| Try it |
If a line in the records contains the string "Fondation", show that line.

| Data |
* * * * * * * * *
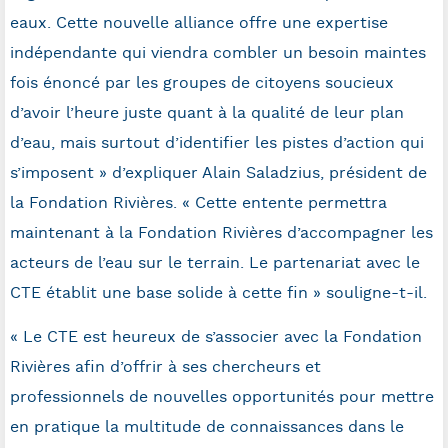
eaux. Cette nouvelle alliance offre une expertise
indépendante qui viendra combler un besoin maintes
fois énoncé par les groupes de citoyens soucieux
d’avoir l’heure juste quant à la qualité de leur plan
d’eau, mais surtout d’identifier les pistes d’action qui
s’imposent » d’expliquer Alain Saladzius, président de
la Fondation Rivières. « Cette entente permettra
maintenant à la Fondation Rivières d’accompagner les
acteurs de l’eau sur le terrain. Le partenariat avec le
CTE établit une base solide à cette fin » souligne-t-il.
« Le CTE est heureux de s’associer avec la Fondation
Rivières afin d’offrir à ses chercheurs et
professionnels de nouvelles opportunités pour mettre
en pratique la multitude de connaissances dans le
* * * * * * * * *
| Response below |
la Fondation Rivières. « Cette entente permettra
maintenant à la Fondation Rivières d’accompagner les
« Le CTE est heureux de s’associer avec la Fondation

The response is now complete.